(ASSIGNMENT):
In the data below, how many lines include the word "Söyle"? Give only the number.

(Source records):
##########

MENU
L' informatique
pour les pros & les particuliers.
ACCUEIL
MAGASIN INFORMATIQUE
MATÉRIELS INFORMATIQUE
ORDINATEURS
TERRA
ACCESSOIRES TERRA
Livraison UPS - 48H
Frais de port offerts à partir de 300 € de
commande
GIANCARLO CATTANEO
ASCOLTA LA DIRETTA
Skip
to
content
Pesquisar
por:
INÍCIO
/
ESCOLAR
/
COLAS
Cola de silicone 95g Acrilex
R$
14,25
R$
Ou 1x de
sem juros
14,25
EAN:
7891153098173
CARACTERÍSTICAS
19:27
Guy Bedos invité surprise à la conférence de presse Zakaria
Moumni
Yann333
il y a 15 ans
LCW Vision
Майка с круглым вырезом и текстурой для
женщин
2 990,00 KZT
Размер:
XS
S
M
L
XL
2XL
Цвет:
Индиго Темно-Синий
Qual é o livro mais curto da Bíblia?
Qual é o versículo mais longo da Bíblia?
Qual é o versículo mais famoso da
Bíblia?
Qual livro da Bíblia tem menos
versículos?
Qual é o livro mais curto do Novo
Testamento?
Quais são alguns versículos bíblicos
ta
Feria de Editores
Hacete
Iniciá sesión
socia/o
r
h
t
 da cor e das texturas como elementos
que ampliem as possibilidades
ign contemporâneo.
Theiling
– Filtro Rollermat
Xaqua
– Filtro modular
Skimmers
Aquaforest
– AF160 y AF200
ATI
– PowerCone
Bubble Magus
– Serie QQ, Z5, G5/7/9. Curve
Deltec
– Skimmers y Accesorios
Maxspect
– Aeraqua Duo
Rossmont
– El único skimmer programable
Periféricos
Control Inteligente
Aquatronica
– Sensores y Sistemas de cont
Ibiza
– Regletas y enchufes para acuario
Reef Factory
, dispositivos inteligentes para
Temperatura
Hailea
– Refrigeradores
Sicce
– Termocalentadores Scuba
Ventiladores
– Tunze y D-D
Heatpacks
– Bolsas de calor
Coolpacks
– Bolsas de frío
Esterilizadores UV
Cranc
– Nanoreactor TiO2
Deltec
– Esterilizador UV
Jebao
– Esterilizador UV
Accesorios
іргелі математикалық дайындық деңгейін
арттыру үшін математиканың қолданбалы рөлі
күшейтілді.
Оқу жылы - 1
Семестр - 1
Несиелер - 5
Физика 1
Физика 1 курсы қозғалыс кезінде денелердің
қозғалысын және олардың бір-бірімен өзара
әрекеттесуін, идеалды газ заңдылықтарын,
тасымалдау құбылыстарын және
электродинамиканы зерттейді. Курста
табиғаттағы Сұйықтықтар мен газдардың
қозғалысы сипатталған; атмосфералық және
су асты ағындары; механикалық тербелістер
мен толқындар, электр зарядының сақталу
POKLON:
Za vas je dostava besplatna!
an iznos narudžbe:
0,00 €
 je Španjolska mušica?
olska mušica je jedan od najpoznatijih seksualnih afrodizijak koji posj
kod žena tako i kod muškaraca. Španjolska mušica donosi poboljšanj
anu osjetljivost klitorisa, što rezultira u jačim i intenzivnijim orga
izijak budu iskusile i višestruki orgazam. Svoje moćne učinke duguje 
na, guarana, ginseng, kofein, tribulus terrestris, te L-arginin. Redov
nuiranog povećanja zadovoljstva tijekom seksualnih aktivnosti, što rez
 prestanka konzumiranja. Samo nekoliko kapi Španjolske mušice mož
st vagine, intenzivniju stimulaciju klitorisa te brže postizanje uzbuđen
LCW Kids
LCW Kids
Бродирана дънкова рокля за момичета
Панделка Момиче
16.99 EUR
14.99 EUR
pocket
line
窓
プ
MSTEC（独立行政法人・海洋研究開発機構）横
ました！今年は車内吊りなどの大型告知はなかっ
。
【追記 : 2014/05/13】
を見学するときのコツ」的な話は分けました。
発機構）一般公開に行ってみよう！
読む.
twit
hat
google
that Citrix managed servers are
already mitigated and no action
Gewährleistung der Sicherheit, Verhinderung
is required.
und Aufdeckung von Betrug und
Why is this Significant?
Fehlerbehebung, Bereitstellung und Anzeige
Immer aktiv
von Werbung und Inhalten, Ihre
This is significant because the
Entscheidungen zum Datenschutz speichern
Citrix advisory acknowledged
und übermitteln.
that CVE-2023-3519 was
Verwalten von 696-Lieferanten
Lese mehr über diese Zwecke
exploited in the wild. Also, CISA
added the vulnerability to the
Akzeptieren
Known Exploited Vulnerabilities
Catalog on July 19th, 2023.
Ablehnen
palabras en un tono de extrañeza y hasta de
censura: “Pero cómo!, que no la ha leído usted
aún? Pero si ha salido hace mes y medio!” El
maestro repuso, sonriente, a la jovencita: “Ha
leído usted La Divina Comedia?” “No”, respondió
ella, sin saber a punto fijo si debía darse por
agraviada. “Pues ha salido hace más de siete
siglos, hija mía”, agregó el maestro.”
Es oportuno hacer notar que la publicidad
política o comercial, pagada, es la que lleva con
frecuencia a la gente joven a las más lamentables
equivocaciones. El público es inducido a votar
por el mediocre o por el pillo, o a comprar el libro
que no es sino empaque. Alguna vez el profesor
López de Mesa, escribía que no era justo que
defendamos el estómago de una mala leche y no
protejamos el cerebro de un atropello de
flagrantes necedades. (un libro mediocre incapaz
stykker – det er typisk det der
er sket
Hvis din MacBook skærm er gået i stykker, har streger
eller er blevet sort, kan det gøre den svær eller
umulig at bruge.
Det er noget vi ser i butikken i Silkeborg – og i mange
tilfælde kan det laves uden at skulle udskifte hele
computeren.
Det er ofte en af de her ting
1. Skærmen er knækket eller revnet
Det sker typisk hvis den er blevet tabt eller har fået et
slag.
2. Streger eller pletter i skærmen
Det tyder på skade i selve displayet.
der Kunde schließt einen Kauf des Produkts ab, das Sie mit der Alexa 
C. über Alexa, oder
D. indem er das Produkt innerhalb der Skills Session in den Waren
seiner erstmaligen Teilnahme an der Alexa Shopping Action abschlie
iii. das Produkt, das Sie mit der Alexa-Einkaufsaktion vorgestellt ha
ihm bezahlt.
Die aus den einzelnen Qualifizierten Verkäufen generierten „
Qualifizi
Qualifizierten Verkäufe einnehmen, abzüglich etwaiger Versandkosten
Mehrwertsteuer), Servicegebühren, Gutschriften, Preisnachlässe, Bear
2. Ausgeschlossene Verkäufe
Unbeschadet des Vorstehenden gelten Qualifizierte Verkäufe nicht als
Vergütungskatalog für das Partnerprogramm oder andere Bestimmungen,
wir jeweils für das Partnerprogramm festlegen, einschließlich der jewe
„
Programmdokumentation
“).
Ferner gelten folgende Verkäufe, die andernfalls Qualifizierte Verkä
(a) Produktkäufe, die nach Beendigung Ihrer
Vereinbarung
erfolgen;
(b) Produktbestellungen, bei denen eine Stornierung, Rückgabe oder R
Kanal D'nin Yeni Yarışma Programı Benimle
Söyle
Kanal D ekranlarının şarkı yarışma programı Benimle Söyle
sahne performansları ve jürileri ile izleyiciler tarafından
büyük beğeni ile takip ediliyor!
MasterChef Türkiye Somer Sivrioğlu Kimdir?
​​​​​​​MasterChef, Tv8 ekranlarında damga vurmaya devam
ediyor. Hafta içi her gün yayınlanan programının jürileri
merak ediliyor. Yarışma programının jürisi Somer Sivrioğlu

##########

(ANSWER TO THIS PROBLEM):
2